▶ **DATA FOR THIS EXERCISE**:

____

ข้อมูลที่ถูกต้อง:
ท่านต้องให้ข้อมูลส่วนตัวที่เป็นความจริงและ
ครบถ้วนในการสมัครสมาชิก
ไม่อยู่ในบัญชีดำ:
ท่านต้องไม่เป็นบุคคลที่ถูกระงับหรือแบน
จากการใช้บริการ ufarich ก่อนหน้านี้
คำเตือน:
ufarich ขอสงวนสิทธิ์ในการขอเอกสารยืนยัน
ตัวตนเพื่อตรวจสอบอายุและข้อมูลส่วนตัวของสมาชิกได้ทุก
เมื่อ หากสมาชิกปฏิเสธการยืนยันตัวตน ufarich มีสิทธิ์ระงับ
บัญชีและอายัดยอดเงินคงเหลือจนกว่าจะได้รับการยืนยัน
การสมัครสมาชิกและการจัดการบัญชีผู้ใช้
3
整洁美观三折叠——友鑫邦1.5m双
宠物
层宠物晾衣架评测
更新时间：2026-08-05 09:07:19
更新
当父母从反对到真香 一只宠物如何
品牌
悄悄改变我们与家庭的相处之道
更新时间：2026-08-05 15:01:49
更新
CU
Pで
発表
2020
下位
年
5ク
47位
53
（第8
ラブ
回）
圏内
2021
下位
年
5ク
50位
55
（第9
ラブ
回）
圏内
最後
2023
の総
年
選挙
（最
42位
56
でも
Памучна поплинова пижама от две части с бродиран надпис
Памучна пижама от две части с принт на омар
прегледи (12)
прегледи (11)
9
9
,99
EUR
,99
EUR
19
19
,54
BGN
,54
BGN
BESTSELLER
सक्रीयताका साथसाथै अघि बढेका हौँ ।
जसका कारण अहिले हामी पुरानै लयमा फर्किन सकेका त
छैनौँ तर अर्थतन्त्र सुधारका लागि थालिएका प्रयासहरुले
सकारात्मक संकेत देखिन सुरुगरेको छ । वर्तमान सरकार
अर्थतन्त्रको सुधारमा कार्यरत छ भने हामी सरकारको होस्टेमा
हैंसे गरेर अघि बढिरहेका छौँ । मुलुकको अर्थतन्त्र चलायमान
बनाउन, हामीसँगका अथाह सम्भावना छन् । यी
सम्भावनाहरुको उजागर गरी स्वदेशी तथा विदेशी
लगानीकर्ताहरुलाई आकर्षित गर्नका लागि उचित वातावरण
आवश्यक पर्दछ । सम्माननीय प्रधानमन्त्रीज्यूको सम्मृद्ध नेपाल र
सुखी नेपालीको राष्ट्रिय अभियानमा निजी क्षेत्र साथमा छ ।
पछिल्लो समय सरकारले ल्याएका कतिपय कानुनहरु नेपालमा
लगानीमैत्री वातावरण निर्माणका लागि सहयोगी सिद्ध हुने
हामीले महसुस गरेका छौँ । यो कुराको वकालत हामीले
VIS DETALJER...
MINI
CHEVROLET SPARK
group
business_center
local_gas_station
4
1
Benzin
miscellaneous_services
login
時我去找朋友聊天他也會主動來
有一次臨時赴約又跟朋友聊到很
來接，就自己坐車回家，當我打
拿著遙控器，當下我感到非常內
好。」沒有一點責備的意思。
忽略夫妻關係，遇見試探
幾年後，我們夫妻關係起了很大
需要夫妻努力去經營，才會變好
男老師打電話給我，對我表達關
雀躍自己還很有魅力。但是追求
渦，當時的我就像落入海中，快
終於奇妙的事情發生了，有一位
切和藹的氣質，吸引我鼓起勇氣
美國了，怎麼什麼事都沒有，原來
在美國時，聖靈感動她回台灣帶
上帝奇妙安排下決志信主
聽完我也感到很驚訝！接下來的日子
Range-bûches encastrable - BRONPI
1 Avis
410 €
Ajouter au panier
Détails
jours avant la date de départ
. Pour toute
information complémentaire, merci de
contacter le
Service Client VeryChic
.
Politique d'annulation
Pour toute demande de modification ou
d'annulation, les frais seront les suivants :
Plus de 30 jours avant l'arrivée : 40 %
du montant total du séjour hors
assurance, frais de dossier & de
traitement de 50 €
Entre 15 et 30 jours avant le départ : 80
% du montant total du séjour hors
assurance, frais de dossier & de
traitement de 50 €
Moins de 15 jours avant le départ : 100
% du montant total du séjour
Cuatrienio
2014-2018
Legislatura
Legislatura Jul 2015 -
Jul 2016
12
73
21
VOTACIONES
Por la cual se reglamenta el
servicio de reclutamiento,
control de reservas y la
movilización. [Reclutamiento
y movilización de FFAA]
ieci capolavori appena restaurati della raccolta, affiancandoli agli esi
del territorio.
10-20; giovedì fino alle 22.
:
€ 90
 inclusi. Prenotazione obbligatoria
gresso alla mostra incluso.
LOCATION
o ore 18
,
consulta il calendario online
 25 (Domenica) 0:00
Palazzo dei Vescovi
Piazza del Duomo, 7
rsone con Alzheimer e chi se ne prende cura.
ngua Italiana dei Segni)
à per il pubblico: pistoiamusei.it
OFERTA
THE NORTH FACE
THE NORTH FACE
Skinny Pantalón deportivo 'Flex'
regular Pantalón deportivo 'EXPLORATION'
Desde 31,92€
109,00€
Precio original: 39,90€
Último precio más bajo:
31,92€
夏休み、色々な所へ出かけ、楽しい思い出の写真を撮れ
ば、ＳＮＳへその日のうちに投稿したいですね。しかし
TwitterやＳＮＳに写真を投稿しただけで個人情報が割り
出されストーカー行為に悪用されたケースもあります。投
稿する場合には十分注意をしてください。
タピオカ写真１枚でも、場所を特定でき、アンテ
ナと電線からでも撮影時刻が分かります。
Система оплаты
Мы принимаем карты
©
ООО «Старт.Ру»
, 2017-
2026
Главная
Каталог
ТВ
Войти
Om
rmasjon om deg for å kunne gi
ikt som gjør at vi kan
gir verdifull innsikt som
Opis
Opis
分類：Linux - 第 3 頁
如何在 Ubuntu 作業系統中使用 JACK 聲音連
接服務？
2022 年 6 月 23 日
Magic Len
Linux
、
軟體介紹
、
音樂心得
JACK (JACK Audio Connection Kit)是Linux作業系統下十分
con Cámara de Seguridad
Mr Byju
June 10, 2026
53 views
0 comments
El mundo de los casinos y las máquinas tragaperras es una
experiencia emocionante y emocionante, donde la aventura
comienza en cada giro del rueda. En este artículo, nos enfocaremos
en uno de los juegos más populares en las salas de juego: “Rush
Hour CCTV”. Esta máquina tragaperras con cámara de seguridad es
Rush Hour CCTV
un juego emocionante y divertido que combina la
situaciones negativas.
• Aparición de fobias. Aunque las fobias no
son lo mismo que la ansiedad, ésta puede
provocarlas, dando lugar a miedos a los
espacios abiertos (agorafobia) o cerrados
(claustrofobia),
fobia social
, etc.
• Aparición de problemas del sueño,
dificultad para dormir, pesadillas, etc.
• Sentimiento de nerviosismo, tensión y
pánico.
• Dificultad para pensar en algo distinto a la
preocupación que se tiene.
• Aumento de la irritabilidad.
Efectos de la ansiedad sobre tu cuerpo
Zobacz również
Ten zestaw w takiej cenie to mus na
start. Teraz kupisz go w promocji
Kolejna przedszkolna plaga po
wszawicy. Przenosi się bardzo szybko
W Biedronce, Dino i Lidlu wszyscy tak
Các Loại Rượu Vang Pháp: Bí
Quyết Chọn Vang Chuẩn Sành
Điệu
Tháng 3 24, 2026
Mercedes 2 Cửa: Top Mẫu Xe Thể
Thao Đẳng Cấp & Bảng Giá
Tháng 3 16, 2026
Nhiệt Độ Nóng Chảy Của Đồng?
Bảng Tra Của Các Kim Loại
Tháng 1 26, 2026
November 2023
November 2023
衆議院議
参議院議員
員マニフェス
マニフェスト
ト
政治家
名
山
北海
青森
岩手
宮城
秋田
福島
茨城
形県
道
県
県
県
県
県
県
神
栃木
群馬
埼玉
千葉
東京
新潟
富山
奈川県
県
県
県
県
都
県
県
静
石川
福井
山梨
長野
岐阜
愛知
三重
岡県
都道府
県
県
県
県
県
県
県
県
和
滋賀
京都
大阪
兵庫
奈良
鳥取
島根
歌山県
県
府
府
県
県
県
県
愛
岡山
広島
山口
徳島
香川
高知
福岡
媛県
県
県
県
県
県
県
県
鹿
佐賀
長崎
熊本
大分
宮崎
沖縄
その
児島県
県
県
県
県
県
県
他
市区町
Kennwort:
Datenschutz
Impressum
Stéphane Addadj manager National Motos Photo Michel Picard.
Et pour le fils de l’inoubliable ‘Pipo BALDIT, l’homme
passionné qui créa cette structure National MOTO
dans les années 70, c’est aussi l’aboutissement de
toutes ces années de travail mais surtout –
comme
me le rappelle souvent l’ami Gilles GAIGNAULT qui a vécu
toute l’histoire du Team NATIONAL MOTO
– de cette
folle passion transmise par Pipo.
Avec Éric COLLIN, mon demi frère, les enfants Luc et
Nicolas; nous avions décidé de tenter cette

____

▶ **WHAT IS REQUIRED**:
Every line above from the line with "ufarich ขอสงวนสิทธิ์ในการขอเอกสารยืนยัน" to the line with "लगानीकर्ताहरुलाई आकर्षित गर्नका", both included, must be reproduced exactly, and no other line may appear.

▶ **ANSWER FOR THE TASK**:
ufarich ขอสงวนสิทธิ์ในการขอเอกสารยืนยัน
ตัวตนเพื่อตรวจสอบอายุและข้อมูลส่วนตัวของสมาชิกได้ทุก
เมื่อ หากสมาชิกปฏิเสธการยืนยันตัวตน ufarich มีสิทธิ์ระงับ
บัญชีและอายัดยอดเงินคงเหลือจนกว่าจะได้รับการยืนยัน
การสมัครสมาชิกและการจัดการบัญชีผู้ใช้
3
整洁美观三折叠——友鑫邦1.5m双
宠物
层宠物晾衣架评测
更新时间：2026-08-05 09:07:19
更新
当父母从反对到真香 一只宠物如何
品牌
悄悄改变我们与家庭的相处之道
更新时间：2026-08-05 15:01:49
更新
CU
Pで
発表
2020
下位
年
5ク
47位
53
（第8
ラブ
回）
圏内
2021
下位
年
5ク
50位
55
（第9
ラブ
回）
圏内
最後
2023
の総
年
選挙
（最
42位
56
でも
Памучна поплинова пижама от две части с бродиран надпис
Памучна пижама от две части с принт на омар
прегледи (12)
прегледи (11)
9
9
,99
EUR
,99
EUR
19
19
,54
BGN
,54
BGN
BESTSELLER
सक्रीयताका साथसाथै अघि बढेका हौँ ।
जसका कारण अहिले हामी पुरानै लयमा फर्किन सकेका त
छैनौँ तर अर्थतन्त्र सुधारका लागि थालिएका प्रयासहरुले
सकारात्मक संकेत देखिन सुरुगरेको छ । वर्तमान सरकार
अर्थतन्त्रको सुधारमा कार्यरत छ भने हामी सरकारको होस्टेमा
हैंसे गरेर अघि बढिरहेका छौँ । मुलुकको अर्थतन्त्र चलायमान
बनाउन, हामीसँगका अथाह सम्भावना छन् । यी
सम्भावनाहरुको उजागर गरी स्वदेशी तथा विदेशी
लगानीकर्ताहरुलाई आकर्षित गर्नका लागि उचित वातावरण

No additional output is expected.